**DIRECTIONS**
Shown below are entries with pictures; the line with "Apache License, v. 2.0 (702, 2092)" through the line with "[Sök] (303, 35)" is the span to retype exactly, and the pictures stay out.

Stored data:
────────────────────────────────────────

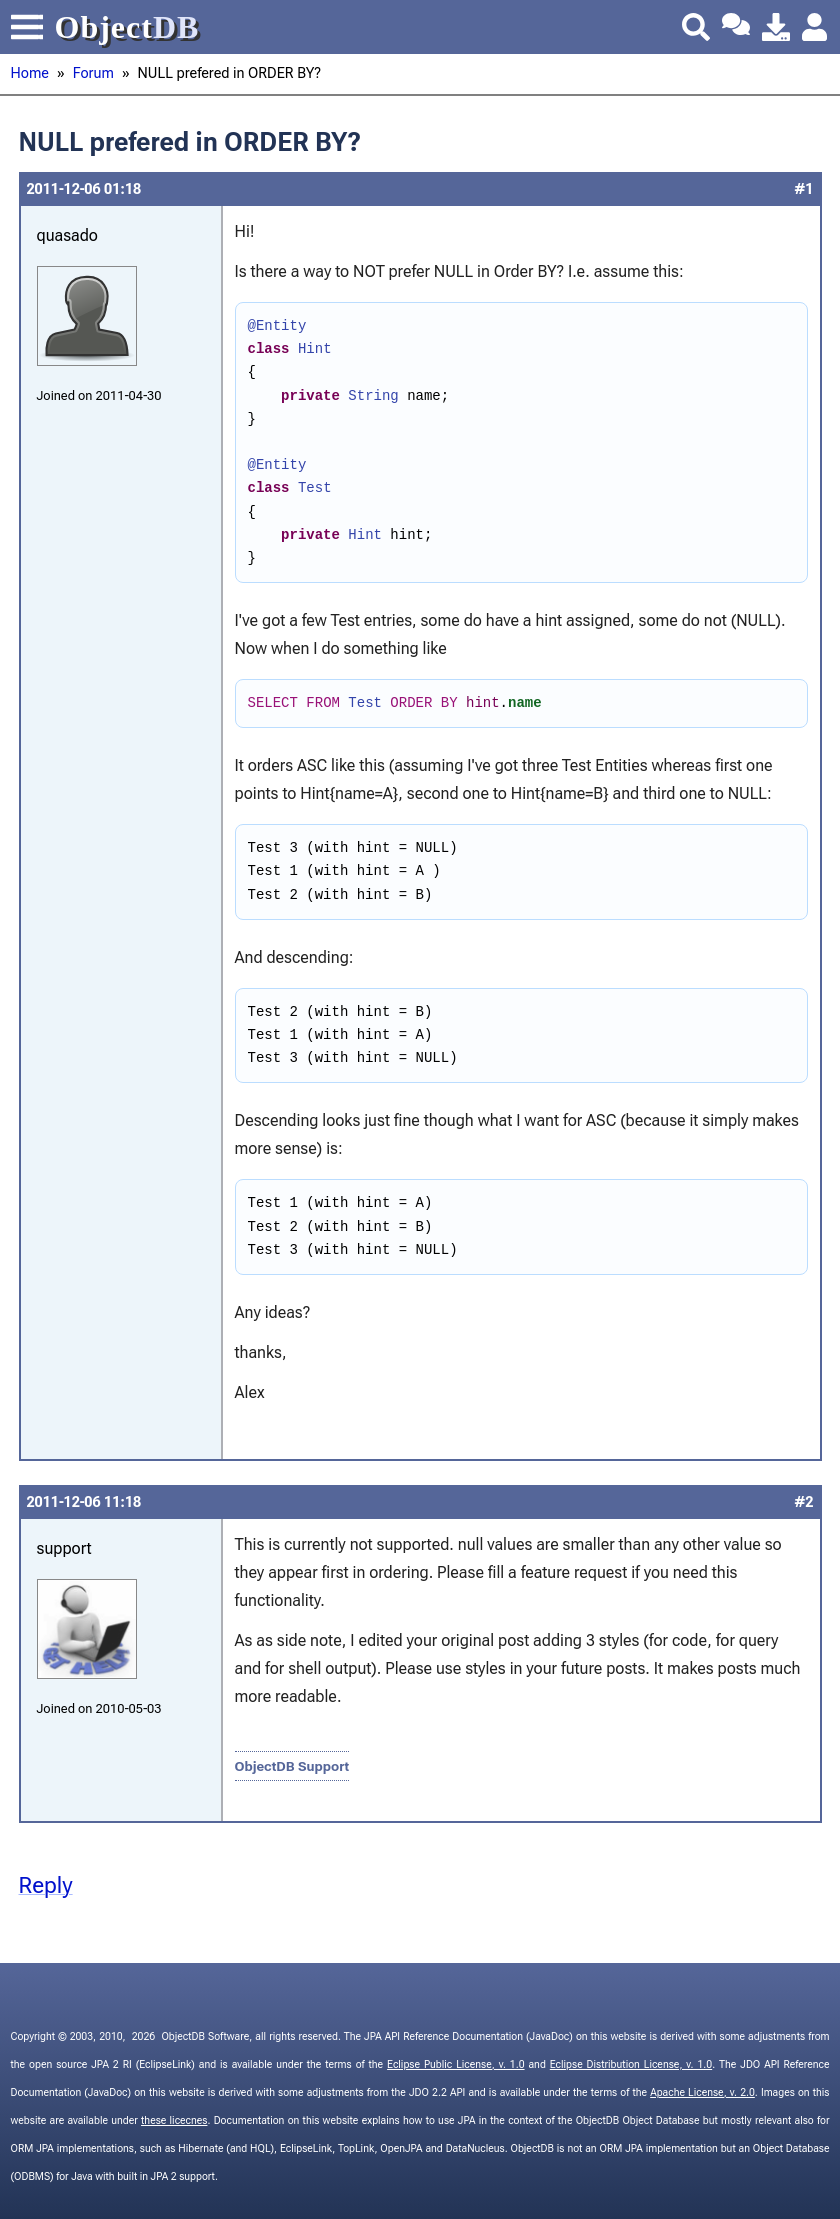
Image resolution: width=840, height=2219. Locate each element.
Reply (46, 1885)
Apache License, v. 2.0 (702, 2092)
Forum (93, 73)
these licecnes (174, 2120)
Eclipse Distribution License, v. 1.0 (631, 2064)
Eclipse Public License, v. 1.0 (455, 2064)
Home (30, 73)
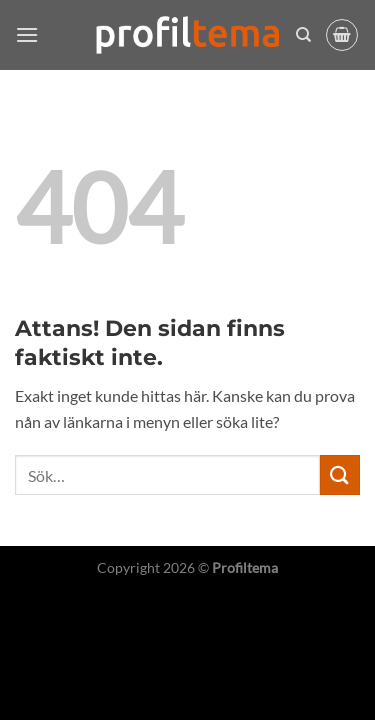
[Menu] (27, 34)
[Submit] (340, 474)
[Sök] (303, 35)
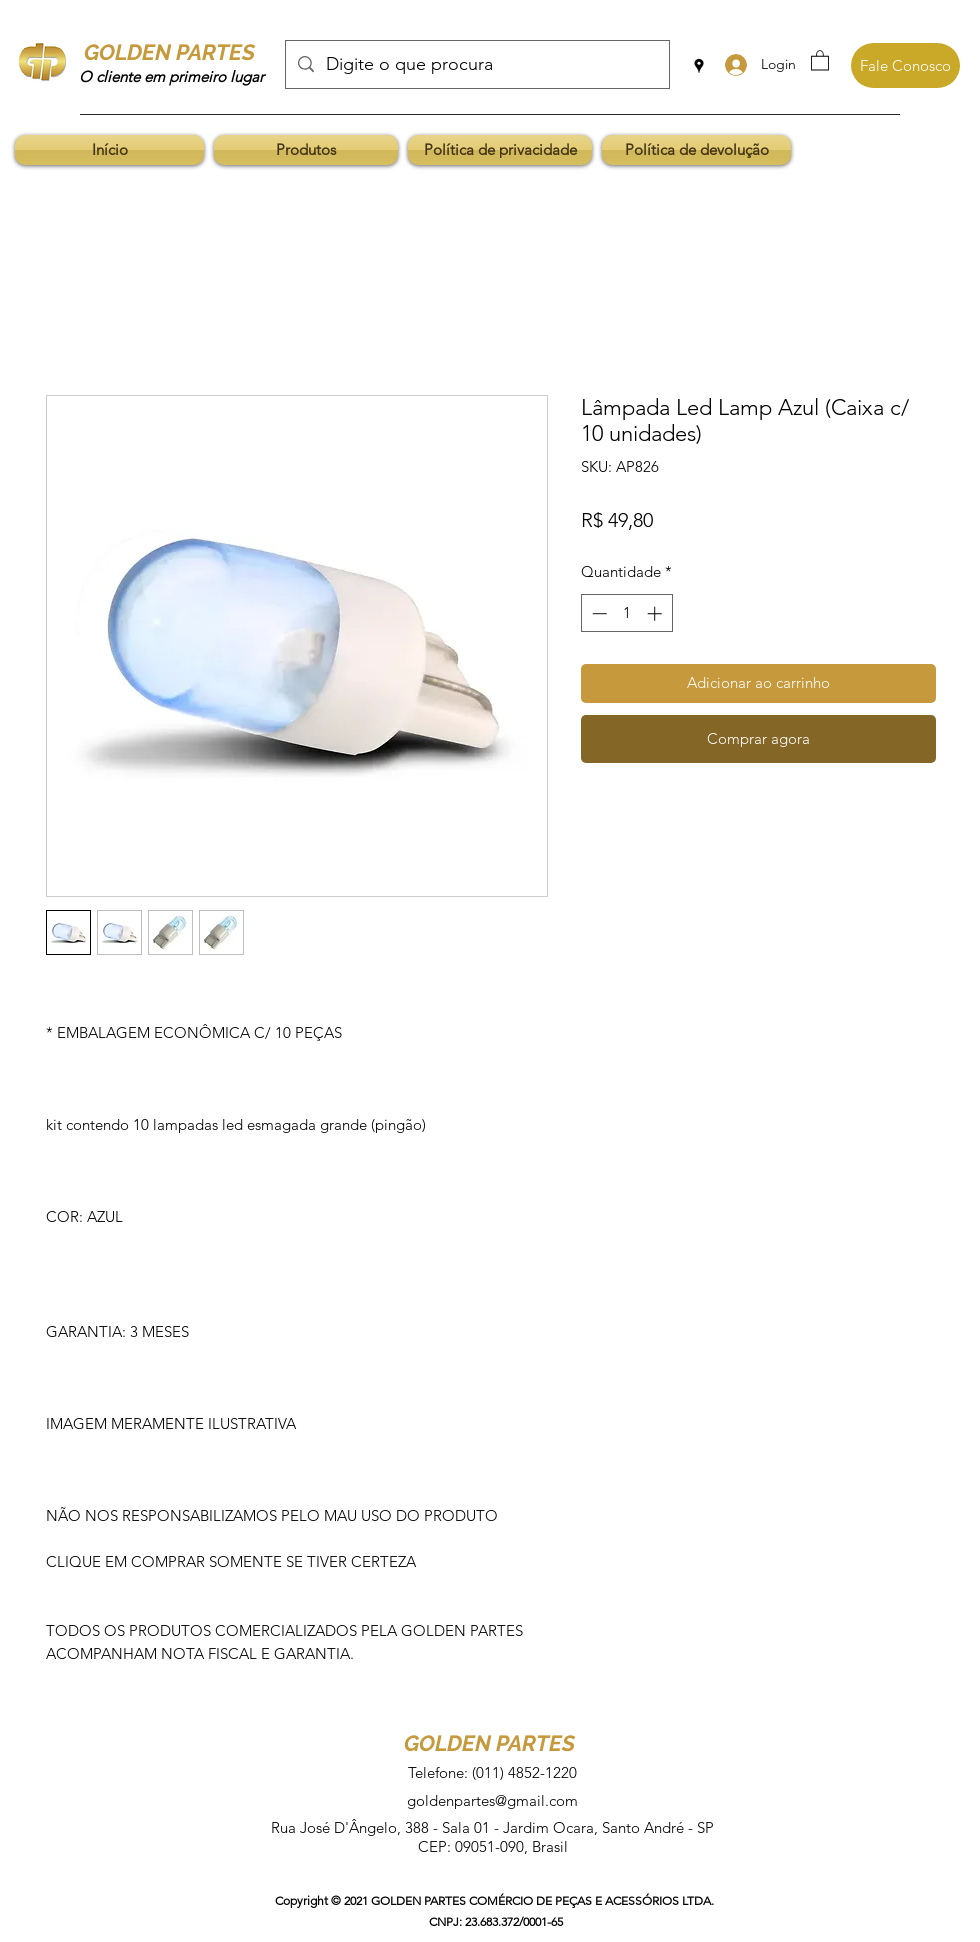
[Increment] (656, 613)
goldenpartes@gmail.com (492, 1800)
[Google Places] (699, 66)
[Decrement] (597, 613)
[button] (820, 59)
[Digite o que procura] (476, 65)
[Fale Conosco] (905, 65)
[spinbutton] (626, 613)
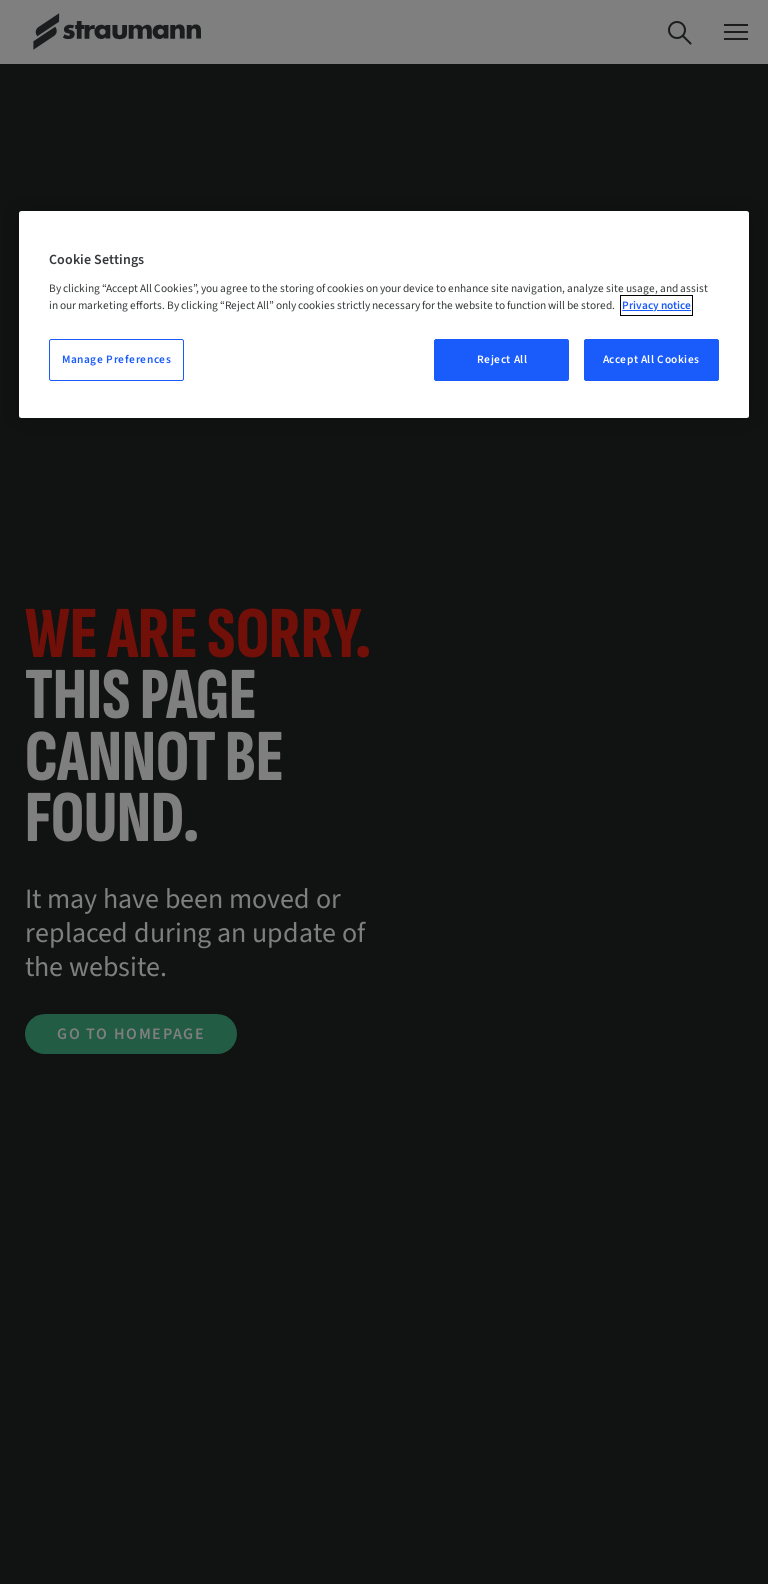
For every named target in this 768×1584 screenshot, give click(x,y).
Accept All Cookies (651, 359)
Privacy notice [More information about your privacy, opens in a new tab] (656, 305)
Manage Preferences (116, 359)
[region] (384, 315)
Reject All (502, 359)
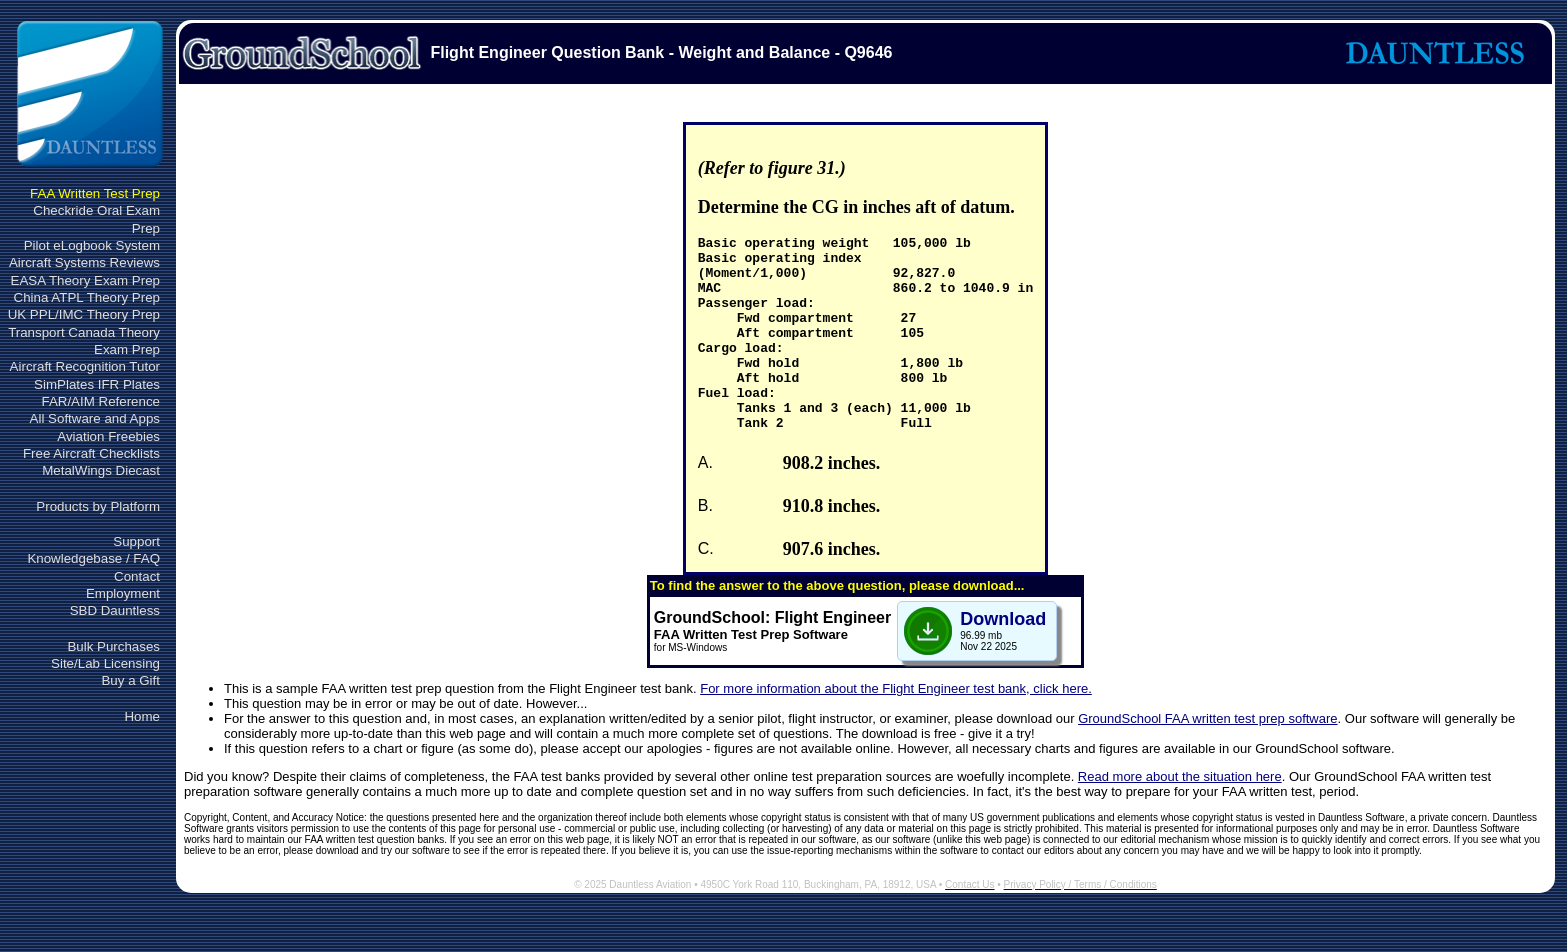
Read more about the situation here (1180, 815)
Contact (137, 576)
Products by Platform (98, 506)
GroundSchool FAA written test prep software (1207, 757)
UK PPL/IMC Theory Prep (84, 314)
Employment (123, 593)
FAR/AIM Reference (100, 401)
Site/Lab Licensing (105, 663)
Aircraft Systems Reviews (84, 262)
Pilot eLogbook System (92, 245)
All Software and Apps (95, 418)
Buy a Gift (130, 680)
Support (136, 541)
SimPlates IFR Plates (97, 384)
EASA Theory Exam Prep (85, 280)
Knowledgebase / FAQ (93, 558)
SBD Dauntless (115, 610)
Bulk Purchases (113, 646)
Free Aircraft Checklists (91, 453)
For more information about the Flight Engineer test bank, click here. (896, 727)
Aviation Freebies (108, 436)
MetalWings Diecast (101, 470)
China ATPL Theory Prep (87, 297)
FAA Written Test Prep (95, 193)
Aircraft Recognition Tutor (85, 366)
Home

────────────────────────────────────────

**FINISHED EXERCISE**
Apache License, v. 2.0 (702, 2092)
Forum (93, 73)
these licecnes (174, 2120)
Eclipse Distribution License, v. 1.0 (631, 2064)
Eclipse Public License, v. 1.0 (455, 2064)
Home (30, 73)
[Menu] (27, 34)
[Submit] (340, 474)
[Sök] (303, 35)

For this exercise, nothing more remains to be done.